- [Your assignment]: Across the records below, report how many lines include the word "Middelharnis", stating the number alone.

- [Dataset]:
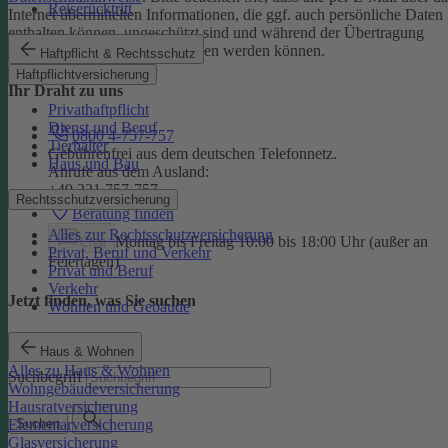
Reiserücktritt
Internet übermittelten Informationen, die ggf. auch persönliche Daten
enthalten können, ungeschützt sind und während der Übertragung
potenziell von Dritten eingesehen werden können.
Haftpflicht & Rechtsschutz
Haftpflichtversicherung
Ihr Draht zu uns
Privathaftpflicht
Dienst und Beruf
0800 4-757-757
Tierhalter
Gebührenfrei aus dem deutschen Telefonnetz.
Haus und Bau
Anrufe aus dem Ausland:
+49 221 757-757
Rechtsschutzversicherung
Beratung finden
Alles zur Rechtsschutzversicherung
Montag bis Freitag 10:00 bis 18:00 Uhr (außer an
Chat
Privat, Beruf und Verkehr
Feiertagen)
Privat und Beruf
Verkehr
Jetzt finden, was Sie suchen
Wohnen und Gebäude
Haus & Wohnen
Alles zu Haus & Wohnen
Suchbegriff
Wohngebäudeversicherung
Hausratversicherung
Elementarversicherung
Suchen
Glasversicherung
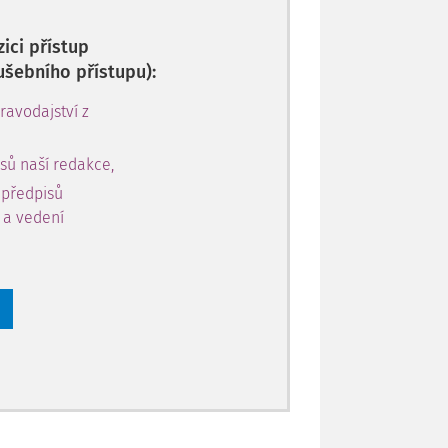
ici přístup
ušebního přístupu):
avodajství z
sů naší redakce,
 předpisů
y a vedení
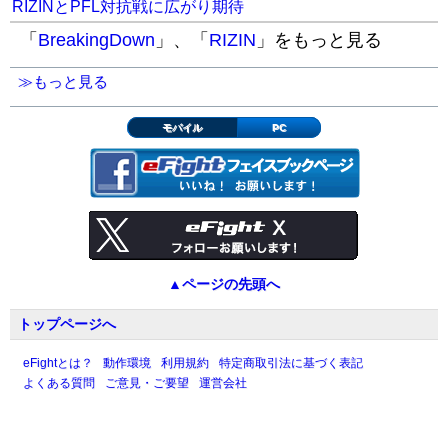
RIZINとPFL対抗戦に広がり期待
「
BreakingDown
」、「
RIZIN
」をもっと見る
≫もっと見る
モバイル
PC
▲ページの先頭へ
トップページへ
eFightとは？
動作環境
利用規約
特定商取引法に基づく表記
よくある質問
ご意見・ご要望
運営会社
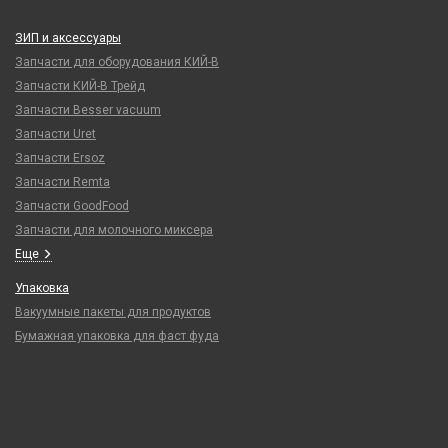
ЗИП и аксессуары
Запчасти для оборудования КИЙ-В
Запчасти КИЙ-В Трейд
Запчасти Besser vacuum
Запчасти Uret
Запчасти Ersoz
Запчасти Remta
Запчасти GoodFood
Запчасти для молочного миксера
Еще
Упаковка
Вакуумные пакеты для продуктов
Бумажная упаковка для фаст фуда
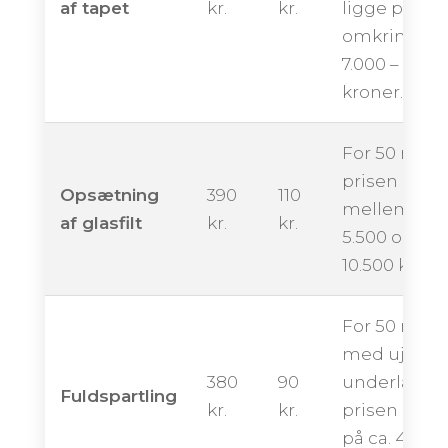
af tapet
kr.
kr.
ligge på
omkring
7.000 – 12.00
kroner.
For 50 m² k
prisen ende
Opsætning
390
110
mellem ca.
af glasfilt
kr.
kr.
5.500 og
10.500 krone
For 50 m²
med ujævn
380
90
underlag k
Fuldspartling
kr.
kr.
prisen ligge
på ca. 4.500 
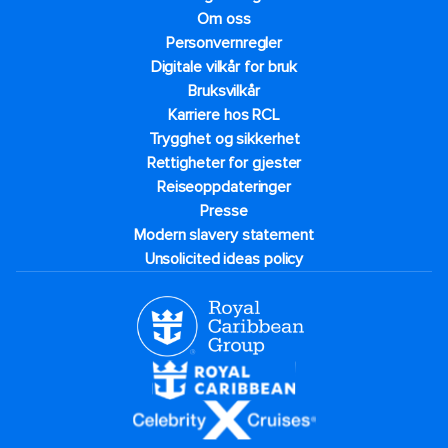
Om oss
Personvernregler
Digitale vilkår for bruk
Bruksvilkår
Karriere hos RCL
Trygghet og sikkerhet​
Rettigheter for gjester
Reiseoppdateringer
Presse
Modern slavery statement
Unsolicited ideas policy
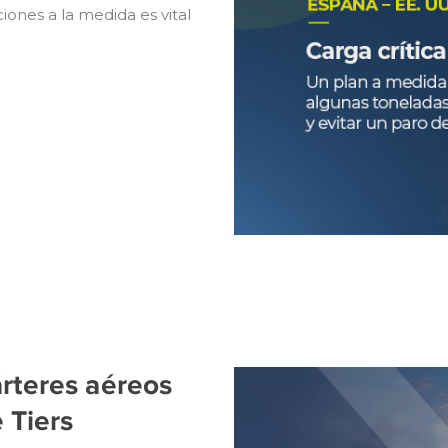
ciones a la medida es vital
árteres aéreos
 Tiers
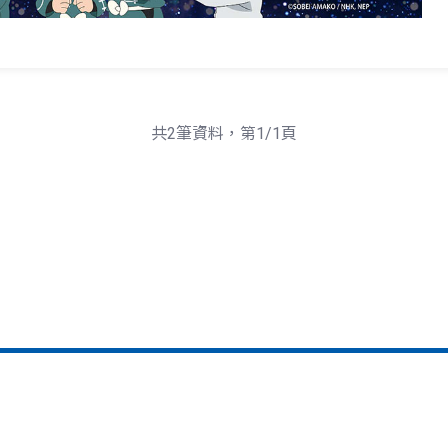
共2筆資料，第1/1頁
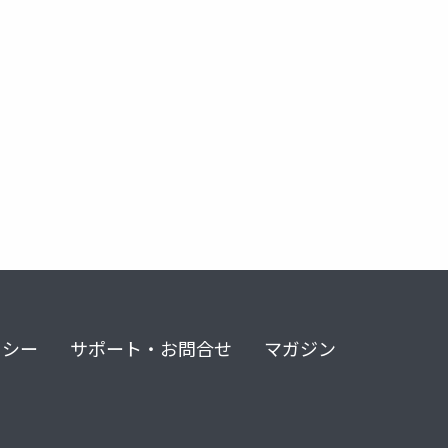
れがドミノだ
hcl
domino
リシー
サポート・お問合せ
マガジン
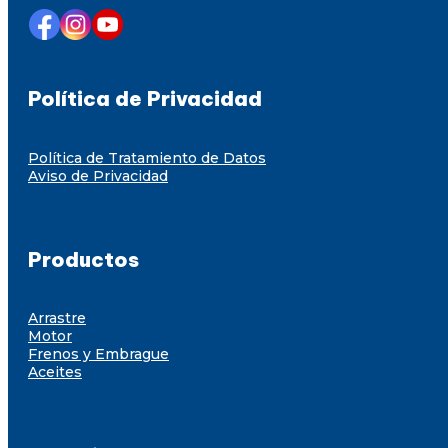
Política de Privacidad
Política de Tratamiento de Datos
Aviso de Privacidad
Productos
Arrastre
Motor
Frenos y Embrague
Aceites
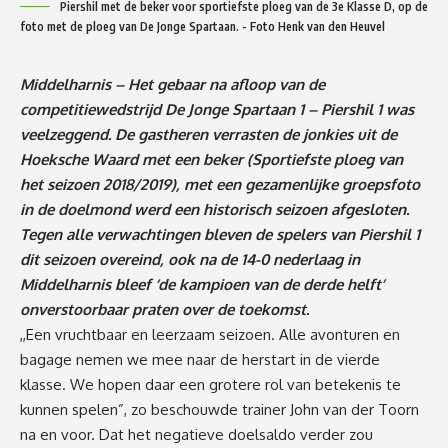
Piershil met de beker voor sportiefste ploeg van de 3e Klasse D, op de
foto met de ploeg van De Jonge Spartaan. - Foto Henk van den Heuvel
Middelharnis – Het gebaar na afloop van de
competitiewedstrijd De Jonge Spartaan 1 – Piershil 1 was
veelzeggend. De gastheren verrasten de jonkies uit de
Hoeksche Waard met een beker (Sportiefste ploeg van
het seizoen 2018/2019), met een gezamenlijke groepsfoto
in de doelmond werd een historisch seizoen afgesloten.
Tegen alle verwachtingen bleven de spelers van Piershil 1
dit seizoen overeind, ook na de 14-0 nederlaag in
Middelharnis bleef ‘de kampioen van de derde helft’
onverstoorbaar praten over de toekomst.
,,Een vruchtbaar en leerzaam seizoen. Alle avonturen en
bagage nemen we mee naar de herstart in de vierde
klasse. We hopen daar een grotere rol van betekenis te
kunnen spelen”, zo beschouwde trainer John van der Toorn
na en voor. Dat het negatieve doelsaldo verder zou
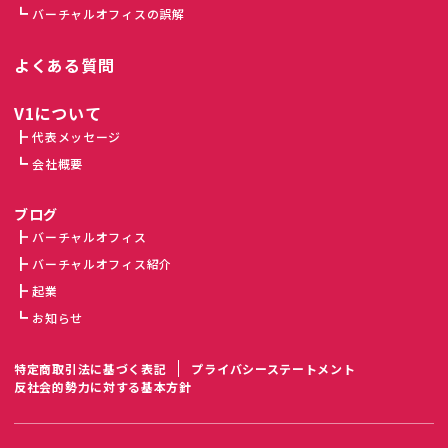
バーチャルオフィスの誤解
よくある質問
V1について
代表メッセージ
会社概要
ブログ
バーチャルオフィス
バーチャルオフィス紹介
起業
お知らせ
特定商取引法に基づく表記
プライバシーステートメント
反社会的勢力に対する基本方針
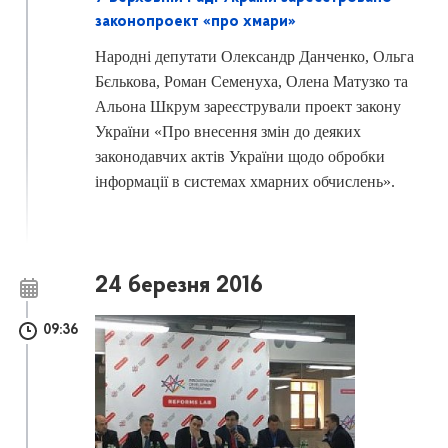
законопроект «про хмари»
Народні депутати Олександр Данченко, Ольга
Бєлькова, Роман Семенуха, Олена Матузко та
Альона Шкрум зареєстрували проект закону
України «Про внесення змін до деяких
законодавчих актів України щодо обробки
інформації в системах хмарних обчислень».
24 березня 2016
09:36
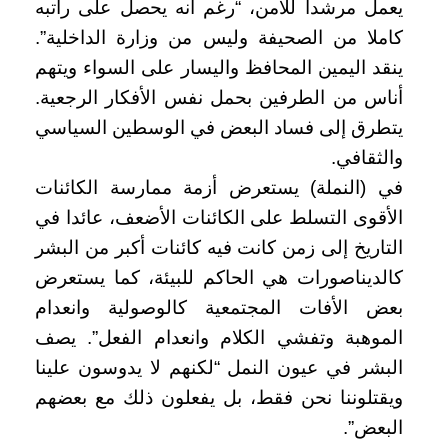
يعمل مرشدا للأمن، “رغم أنه يحصل على راتبه
كاملا من الصحيفة وليس من وزارة الداخلية”.
ينقد اليمين المحافظ واليسار على السواء ويتهم
أناس من الطرفين بحمل نفس الأفكار الرجعية.
يتطرق إلى فساد البعض في الوسطين السياسي
والثقافي.
في (النملة) يستعرض أزمة ممارسة الكائنات
الأقوى التسلط على الكائنات الأضعف، عائدا في
التاريخ إلى زمن كانت فيه كائنات أكبر من البشر
كالديناصورات هي الحاكم للبيئة، كما يستعرض
بعض الأفات المجتمعية كالوصولية وانعدام
الموهبة وتفشي الكلام وانعدام الفعل”. يصف
البشر في عيون النمل “لكنهم لا يدوسون علينا
ويقتلوننا نحن فقط، بل يفعلون ذلك مع بعضهم
البعض”.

- [Exercise response]: 2